**ASSIGNED TASK**
Line by line, set down all the data below exactly, omitting any picture.
:: INFORMATION GIVEN ::
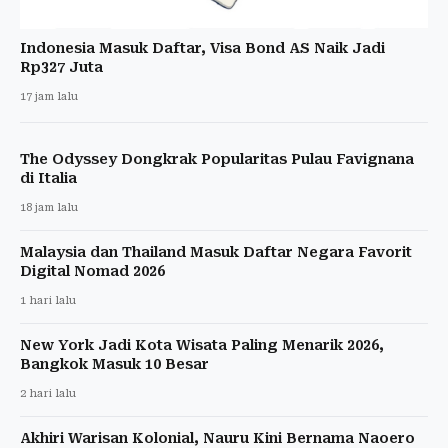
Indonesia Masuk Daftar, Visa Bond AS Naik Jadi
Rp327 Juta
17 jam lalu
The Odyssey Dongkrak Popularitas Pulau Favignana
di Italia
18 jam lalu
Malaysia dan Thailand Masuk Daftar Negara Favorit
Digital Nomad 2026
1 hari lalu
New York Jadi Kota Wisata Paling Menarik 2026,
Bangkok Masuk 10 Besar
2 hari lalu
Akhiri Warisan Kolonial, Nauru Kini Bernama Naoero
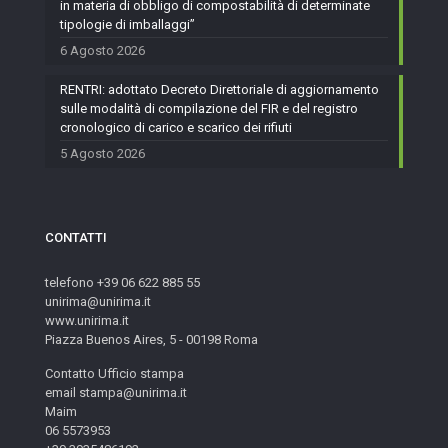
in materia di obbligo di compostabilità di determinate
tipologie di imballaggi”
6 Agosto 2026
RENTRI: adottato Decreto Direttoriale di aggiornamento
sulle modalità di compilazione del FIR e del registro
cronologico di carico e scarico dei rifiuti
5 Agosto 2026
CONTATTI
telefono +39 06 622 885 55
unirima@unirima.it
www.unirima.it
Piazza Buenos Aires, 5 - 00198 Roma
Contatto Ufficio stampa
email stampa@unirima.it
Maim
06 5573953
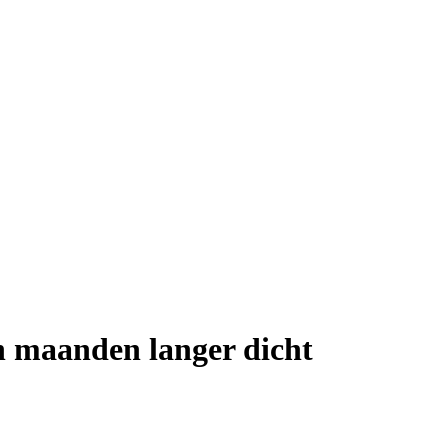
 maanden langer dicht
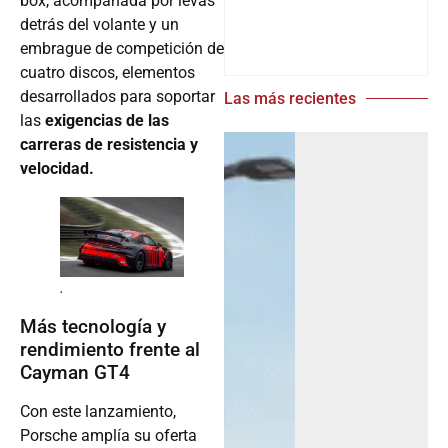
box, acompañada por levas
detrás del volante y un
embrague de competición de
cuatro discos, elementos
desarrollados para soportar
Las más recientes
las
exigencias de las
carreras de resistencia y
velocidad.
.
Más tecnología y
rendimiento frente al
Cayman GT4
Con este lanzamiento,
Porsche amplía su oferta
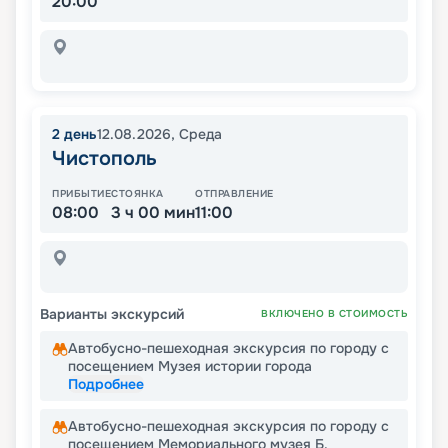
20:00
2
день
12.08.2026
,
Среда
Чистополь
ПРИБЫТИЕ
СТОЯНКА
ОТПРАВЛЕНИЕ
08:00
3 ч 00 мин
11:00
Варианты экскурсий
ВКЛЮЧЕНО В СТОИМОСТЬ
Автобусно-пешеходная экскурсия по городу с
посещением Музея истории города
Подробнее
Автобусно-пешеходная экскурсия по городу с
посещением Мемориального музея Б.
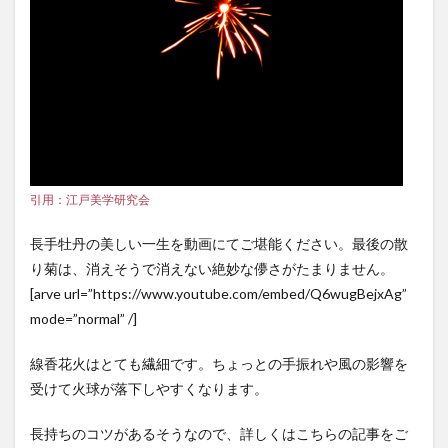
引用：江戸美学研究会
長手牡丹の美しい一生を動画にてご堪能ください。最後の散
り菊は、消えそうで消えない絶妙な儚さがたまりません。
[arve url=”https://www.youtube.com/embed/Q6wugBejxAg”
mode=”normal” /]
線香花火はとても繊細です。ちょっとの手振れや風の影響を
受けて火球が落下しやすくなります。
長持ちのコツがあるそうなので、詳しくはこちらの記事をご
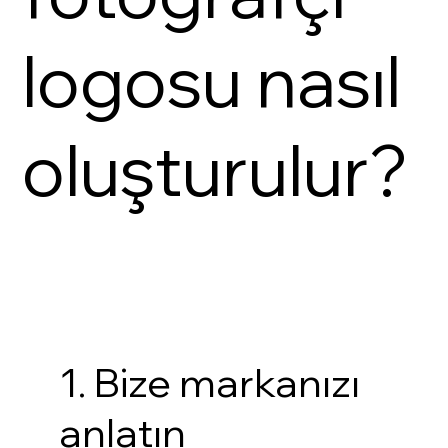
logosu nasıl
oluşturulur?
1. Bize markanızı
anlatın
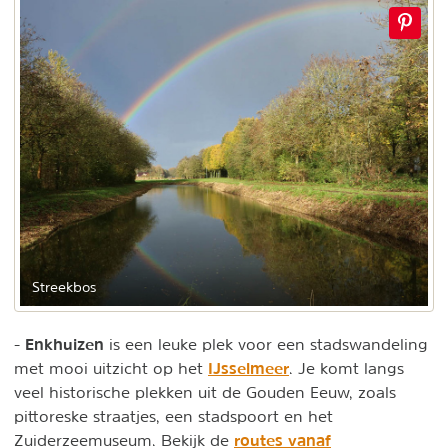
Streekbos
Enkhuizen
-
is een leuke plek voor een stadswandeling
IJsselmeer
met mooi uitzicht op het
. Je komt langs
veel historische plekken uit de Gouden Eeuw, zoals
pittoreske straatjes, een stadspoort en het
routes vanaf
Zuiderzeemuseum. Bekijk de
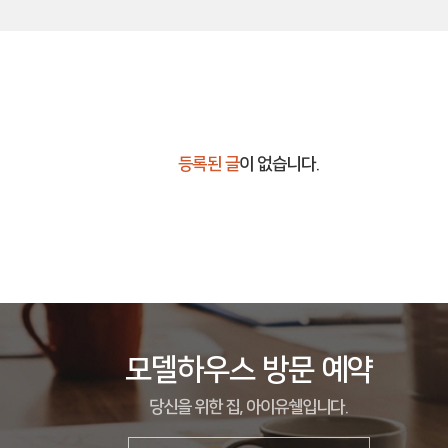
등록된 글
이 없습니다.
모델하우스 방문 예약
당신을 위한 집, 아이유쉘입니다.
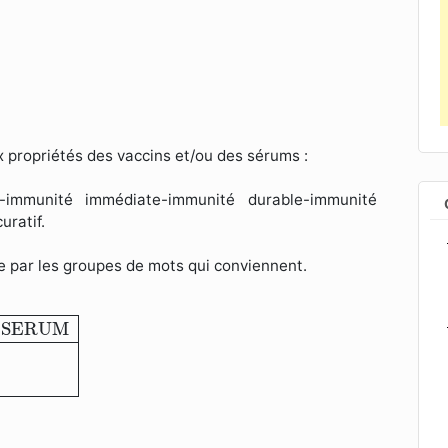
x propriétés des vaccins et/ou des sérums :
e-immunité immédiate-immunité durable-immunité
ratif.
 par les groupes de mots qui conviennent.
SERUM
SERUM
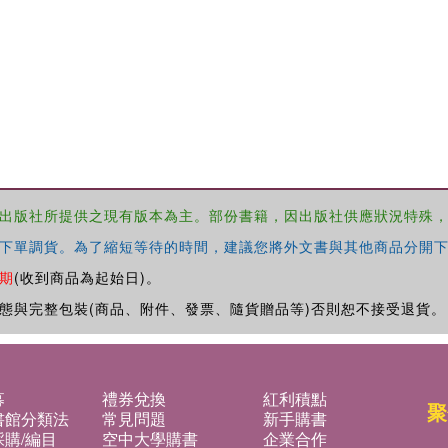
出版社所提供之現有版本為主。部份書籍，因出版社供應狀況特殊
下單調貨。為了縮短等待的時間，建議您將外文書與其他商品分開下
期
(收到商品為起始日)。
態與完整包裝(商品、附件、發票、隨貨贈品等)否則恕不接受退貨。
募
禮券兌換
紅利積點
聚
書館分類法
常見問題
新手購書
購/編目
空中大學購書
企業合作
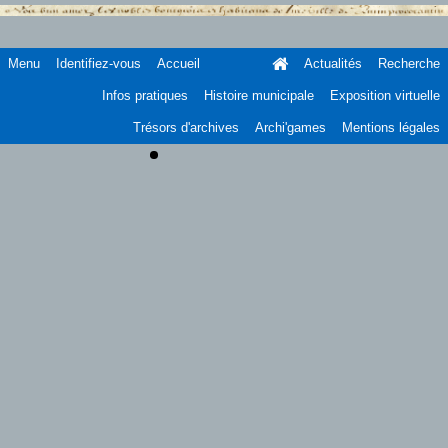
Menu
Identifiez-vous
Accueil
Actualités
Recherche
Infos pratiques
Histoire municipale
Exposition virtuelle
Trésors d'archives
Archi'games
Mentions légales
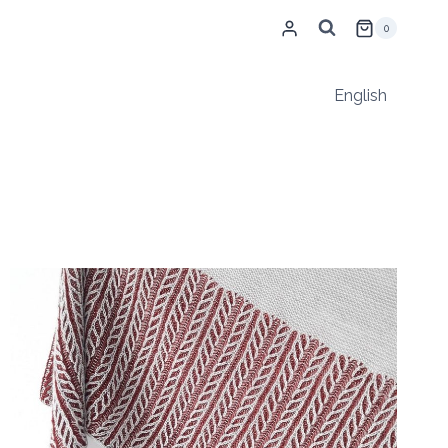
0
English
:::
**ANSWER FOR THE TASK**
Indonesia Masuk Daftar, Visa Bond AS Naik Jadi
Rp327 Juta
17 jam lalu
The Odyssey Dongkrak Popularitas Pulau Favignana
di Italia
18 jam lalu
Malaysia dan Thailand Masuk Daftar Negara Favorit
Digital Nomad 2026
1 hari lalu
New York Jadi Kota Wisata Paling Menarik 2026,
Bangkok Masuk 10 Besar
2 hari lalu
Akhiri Warisan Kolonial, Nauru Kini Bernama Naoero
in materia di obbligo di compostabilità di determinate
tipologie di imballaggi”
6 Agosto 2026
RENTRI: adottato Decreto Direttoriale di aggiornamento
sulle modalità di compilazione del FIR e del registro
cronologico di carico e scarico dei rifiuti
5 Agosto 2026
CONTATTI
telefono +39 06 622 885 55
unirima@unirima.it
www.unirima.it
Piazza Buenos Aires, 5 - 00198 Roma
Contatto Ufficio stampa
email stampa@unirima.it
Maim
06 5573953
 maanden langer dicht
box, acompañada por levas
detrás del volante y un
embrague de competición de
cuatro discos, elementos
desarrollados para soportar
Las más recientes
las
exigencias de las
carreras de resistencia y
velocidad.
.
Más tecnología y
rendimiento frente al
Cayman GT4
Con este lanzamiento,
Porsche amplía su oferta
20:00
2
день
12.08.2026
,
Среда
Чистополь
ПРИБЫТИЕ
СТОЯНКА
ОТПРАВЛЕНИЕ
08:00
3 ч 00 мин
11:00
Варианты экскурсий
ВКЛЮЧЕНО В СТОИМОСТЬ
Автобусно-пешеходная экскурсия по городу с
посещением Музея истории города
Подробнее
Автобусно-пешеходная экскурсия по городу с
посещением Мемориального музея Б.
引用：江戸美学研究会
長手牡丹の美しい一生を動画にてご堪能ください。最後の散
り菊は、消えそうで消えない絶妙な儚さがたまりません。
[arve url=”https://www.youtube.com/embed/Q6wugBejxAg”
mode=”normal” /]
線香花火はとても繊細です。ちょっとの手振れや風の影響を
受けて火球が落下しやすくなります。
長持ちのコツがあるそうなので、詳しくはこちらの記事をご
logosu nasıl
oluşturulur?
1. Bize markanızı
anlatın
Streekbos
Enkhuizen
-
is een leuke plek voor een stadswandeling
IJsselmeer
met mooi uitzicht op het
. Je komt langs
veel historische plekken uit de Gouden Eeuw, zoals
pittoreske straatjes, een stadspoort en het
routes vanaf
Zuiderzeemuseum. Bekijk de
등록된 글
이 없습니다.
모델하우스 방문 예약
당신을 위한 집, 아이유쉘입니다.
x propriétés des vaccins et/ou des sérums :
e-immunité immédiate-immunité durable-immunité
ratif.
 par les groupes de mots qui conviennent.
SERUM
SERUM
出版社所提供之現有版本為主。部份書籍，因出版社供應狀況特殊
下單調貨。為了縮短等待的時間，建議您將外文書與其他商品分開下
期
(收到商品為起始日)。
態與完整包裝(商品、附件、發票、隨貨贈品等)否則恕不接受退貨。
募
禮券兌換
紅利積點
聚
書館分類法
常見問題
新手購書
購/編目
空中大學購書
企業合作
Menu
Identifiez-vous
Accueil
Actualités
Recherche
Infos pratiques
Histoire municipale
Exposition virtuelle
Trésors d'archives
Archi'games
Mentions légales
0
English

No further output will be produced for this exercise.